West Bengal is one of the largest shrimp-producing regions in the country. In 2017-18 the state had produced around 76,534 tonnes of shrimp with 55,211 hectares of land under cultivation, according to the Marine Products Export Development Authority (MPEDA). But those connected to the trade feel that both production and acreage are going to take a big hit due to the combined effects of the lockdown and the cyclone.

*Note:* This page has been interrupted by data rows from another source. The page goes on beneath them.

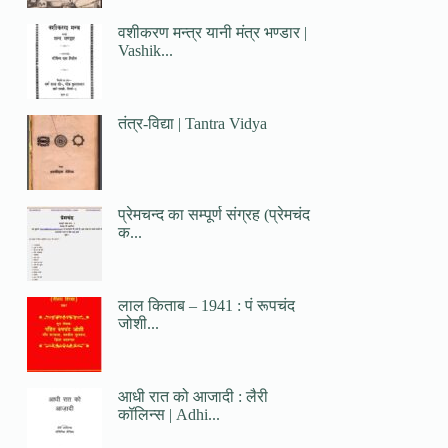
वशीकरण मन्त्र यानी मंत्र भण्डार |
Vashik...
तंत्र-विद्या | Tantra Vidya
प्रेमचन्द का सम्पूर्ण संग्रह (प्रेमचंद
क...
लाल किताब – 1941 : पं रूपचंद
जोशी...
आधी रात को आजादी : लैरी
कॉलिन्स | Adhi...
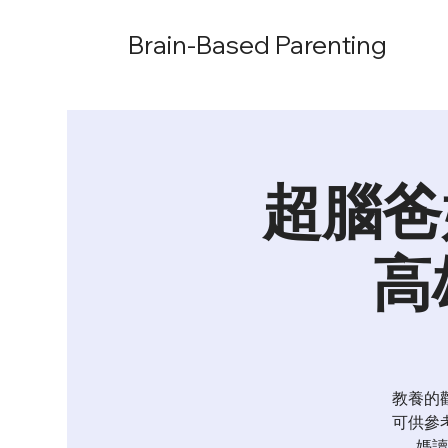
Brain-Based Parenting
超腦爸
高
教養的
可供參
媽讀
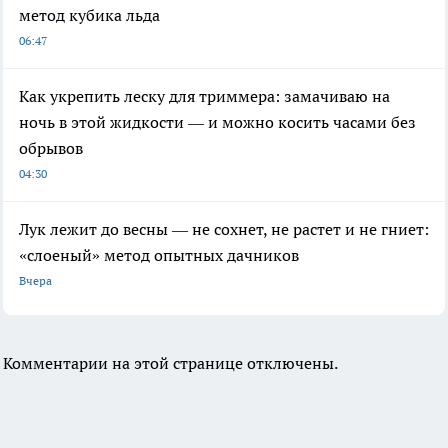
метод кубика льда
06:47
Как укрепить леску для триммера: замачиваю на
ночь в этой жидкости — и можно косить часами без
обрывов
04:30
Лук лежит до весны — не сохнет, не растет и не гниет:
«слоеный» метод опытных дачников
Вчера
Комментарии на этой странице отключены.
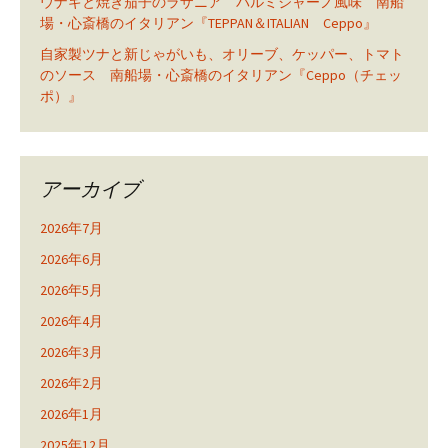
ウナギと焼き茄子のラザニア パルミジャーノ風味 南船
場・心斎橋のイタリアン『TEPPAN＆ITALIAN Ceppo』
自家製ツナと新じゃがいも、オリーブ、ケッパー、トマト
のソース 南船場・心斎橋のイタリアン『Ceppo（チェッ
ポ）』
アーカイブ
2026年7月
2026年6月
2026年5月
2026年4月
2026年3月
2026年2月
2026年1月
2025年12月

“The lockdown had already caused enough damage,” pointed out Nemai Das, 55, another feed trader in Hasnabad. “The cyclone and the breach in embankment have led to the entry of salty water in the fields. The situation will not improve unless the salty water is removed from the fields. It seems unlikely till the embankment is repaired and the farmers have money to resume farming. At present, the salinity of the water is 35-40 parts per thousand (ppt) which is much higher than the 12-20 ppt required for shrimp farming. The land and production – both would be drastically hit.”

Shrimp cultivation is mostly done in three districts of West Bengal: North and South 24 Parganas (covering Sundarbans) and East Midnapore. Farmers in other parts of Bengal have suffered damage, mainly due to trees falling into ponds. “The leaves from the trees that fell on the ponds have severely affected the water quality, which is affecting the shrimp,” said Pradip Chatterjee, president of Dakshinbanga Matsya jibi Forum (the South Bengal Fishermen Forum). “We have urged the state government, asking for the immediate compensation to the fishing community so that they can resume their livelihood.”

Shrimp exporters have expressed their concerns, saying that the market faces a double blow from the lockdown and cyclone. “As the Indian government has relaxed the lockdown measures recently, the export market has started to recover,” said Ronit Guha, director of NDM Seafood Processors and Exporters, which is based in Bengal. “People are now becoming attracted to frozen food because it is fully tested for safe consumption and hygiene, while fresh food doesn’t undergo several tests. The cyclone has added to the woes of the exporters but, thankfully, the scenario is not the same in the entire state. But the cyclone has led to an increase in the prices of shrimp of ₹100- ₹150 (approximately $2) per kilo. Our biggest concern is to keep our labourers safe from Covid-19 to ensure the smooth and risk-free running of the business.”